Data —

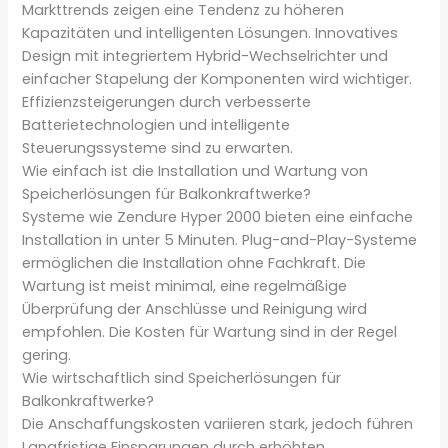
Markttrends zeigen eine Tendenz zu höheren
Kapazitäten und intelligenten Lösungen. Innovatives
Design mit integriertem Hybrid-Wechselrichter und
einfacher Stapelung der Komponenten wird wichtiger.
Effizienzsteigerungen durch verbesserte
Batterietechnologien und intelligente
Steuerungssysteme sind zu erwarten.
Wie einfach ist die Installation und Wartung von
Speicherlösungen für Balkonkraftwerke?
Systeme wie Zendure Hyper 2000 bieten eine einfache
Installation in unter 5 Minuten. Plug-and-Play-Systeme
ermöglichen die Installation ohne Fachkraft. Die
Wartung ist meist minimal, eine regelmäßige
Überprüfung der Anschlüsse und Reinigung wird
empfohlen. Die Kosten für Wartung sind in der Regel
gering.
Wie wirtschaftlich sind Speicherlösungen für
Balkonkraftwerke?
Die Anschaffungskosten variieren stark, jedoch führen
Langfristige Einsparungen durch erhöhten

Task prompt — Would you please copy all lines in the data that contain the word "Wartung"?

Output below —
Wie einfach ist die Installation und Wartung von
Wartung ist meist minimal, eine regelmäßige
empfohlen. Die Kosten für Wartung sind in der Regel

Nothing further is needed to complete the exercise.